Exercise data
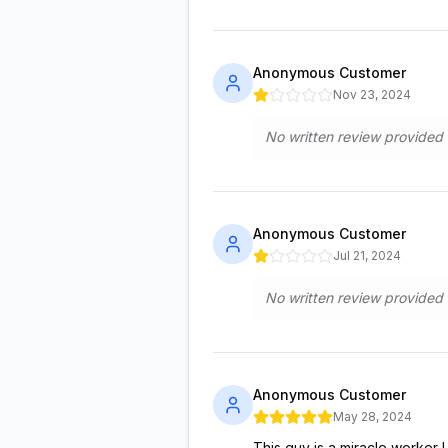
Anonymous Customer
Nov 23, 2024
No written review provided
Anonymous Customer
Jul 21, 2024
No written review provided
Anonymous Customer
May 28, 2024
This guy is a miracle worker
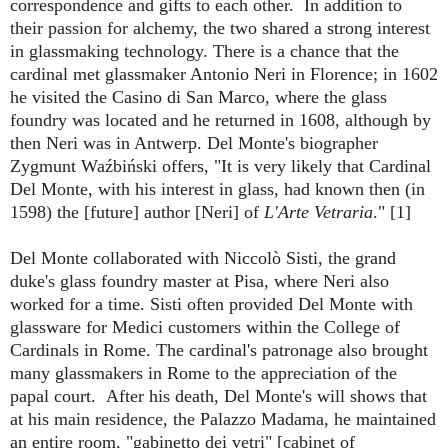
correspondence and gifts to each other. In addition to
their passion for alchemy, the two shared a strong interest
in glassmaking technology. There is a chance that the
cardinal met glassmaker Antonio Neri in Florence; in 1602
he visited the Casino di San Marco, where the glass
foundry was located and he returned in 1608, although by
then Neri was in Antwerp.
Del Monte's biographer
Zygmunt Waźbiński offers, "It is very likely that Cardinal
Del Monte, with his interest in glass, had known then (in
1598) the [future]
author [Neri] of
L'Arte Vetraria
." [1]
Del Monte collaborated with Niccolò Sisti, the grand
duke's glass foundry master at Pisa, where Neri also
worked for a time. Sisti often provided Del Monte with
glassware for Medici customers within the College of
Cardinals in Rome. The cardinal's patronage also brought
many glassmakers in Rome to the appreciation of the
papal court. After his death,
Del Monte's will shows that
at his main residence, the Palazzo Madama, he maintained
an entire room, "gabinetto dei vetri" [cabinet of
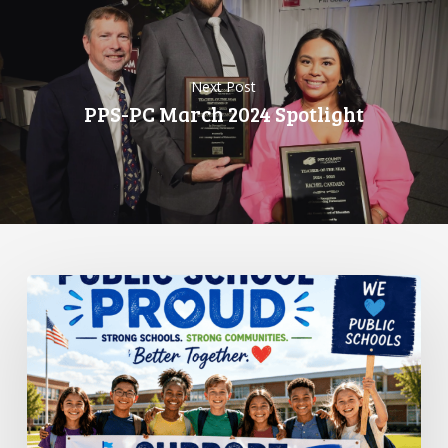
Next Post
PPS-PC March 2024 Spotlight
Standing
Up
for
Public
Schools:
Why
It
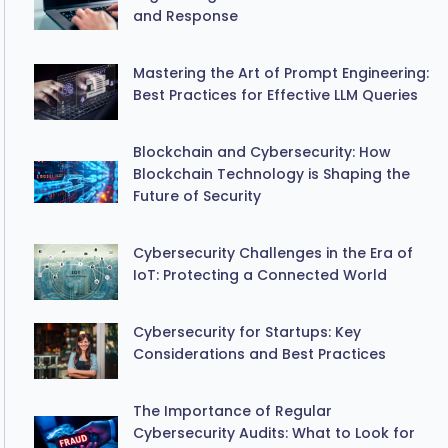
and Response
Mastering the Art of Prompt Engineering:
Best Practices for Effective LLM Queries
Blockchain and Cybersecurity: How
Blockchain Technology is Shaping the
Future of Security
Cybersecurity Challenges in the Era of
IoT: Protecting a Connected World
Cybersecurity for Startups: Key
Considerations and Best Practices
The Importance of Regular
Cybersecurity Audits: What to Look for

Task
Wherever the string "then" shows up in the material, copy the line that holds it.

Answer section
then Neri was in Antwerp.
Del Monte, with his interest in glass, had known then (in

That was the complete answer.